Activity: "steps" is the word to look for; copy each line of the listing where it occurs.

Record excerpts:
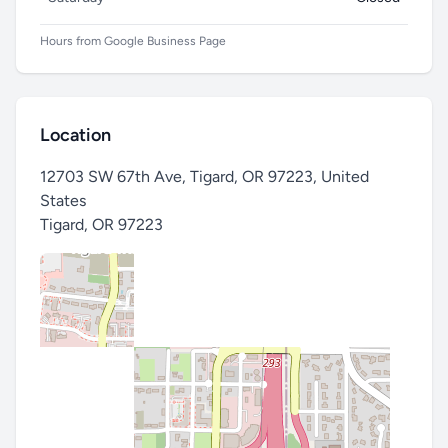
Hours from Google Business Page
Location
12703 SW 67th Ave, Tigard, OR 97223, United
States
Tigard
,
OR 97223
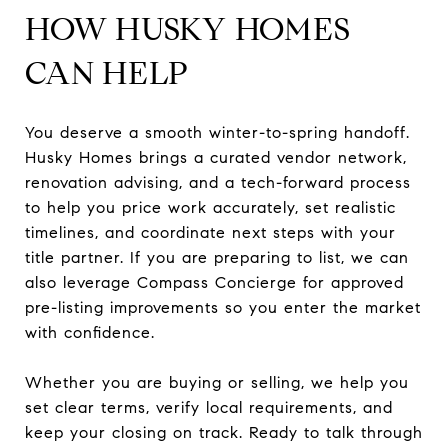
HOW HUSKY HOMES
CAN HELP
You deserve a smooth winter-to-spring handoff.
Husky Homes brings a curated vendor network,
renovation advising, and a tech-forward process
to help you price work accurately, set realistic
timelines, and coordinate next steps with your
title partner. If you are preparing to list, we can
also leverage Compass Concierge for approved
pre-listing improvements so you enter the market
with confidence.
Whether you are buying or selling, we help you
set clear terms, verify local requirements, and
keep your closing on track. Ready to talk through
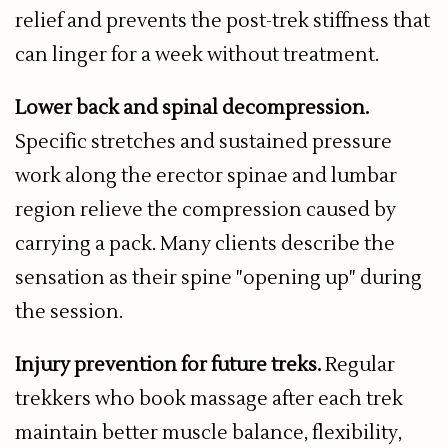
relief and prevents the post-trek stiffness that
can linger for a week without treatment.
Lower back and spinal decompression.
Specific stretches and sustained pressure
work along the erector spinae and lumbar
region relieve the compression caused by
carrying a pack. Many clients describe the
sensation as their spine "opening up" during
the session.
Injury prevention for future treks.
Regular
trekkers who book massage after each trek
maintain better muscle balance, flexibility,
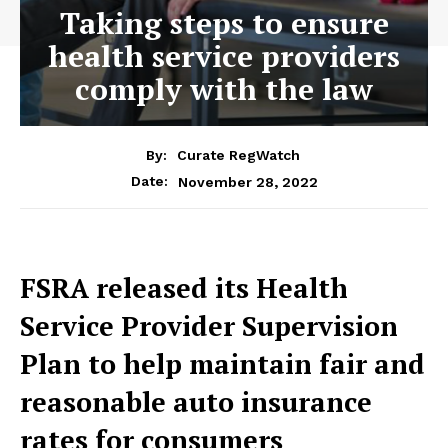
Taking steps to ensure
health service providers
comply with the law
By:
Curate RegWatch
November 28, 2022
Date:
FSRA released its Health
Service Provider Supervision
Plan to help maintain fair and
reasonable auto insurance
rates for consumers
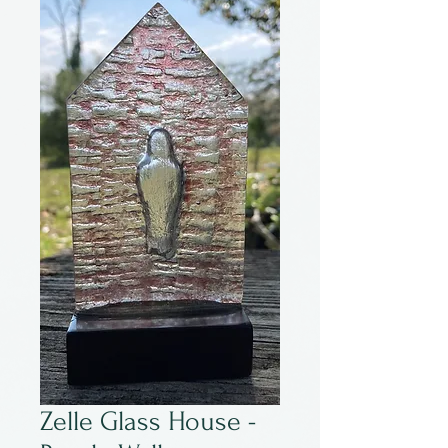
Zelle Glass House -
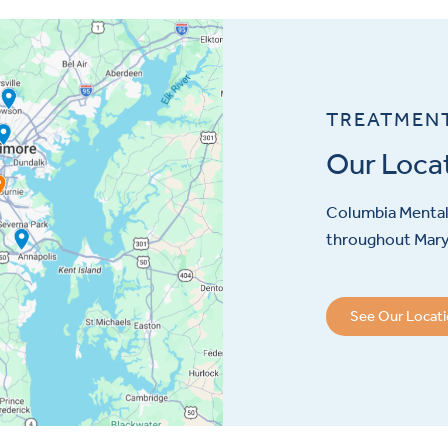
TREATMEN
Our Loca
Columbia Mental 
throughout Maryl
See Our Locat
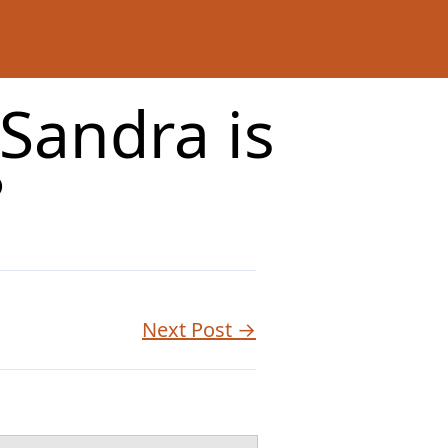
Sandra is
?
Next Post →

Problem solution:
timelines, and coordinate next steps with your
Taking steps to ensure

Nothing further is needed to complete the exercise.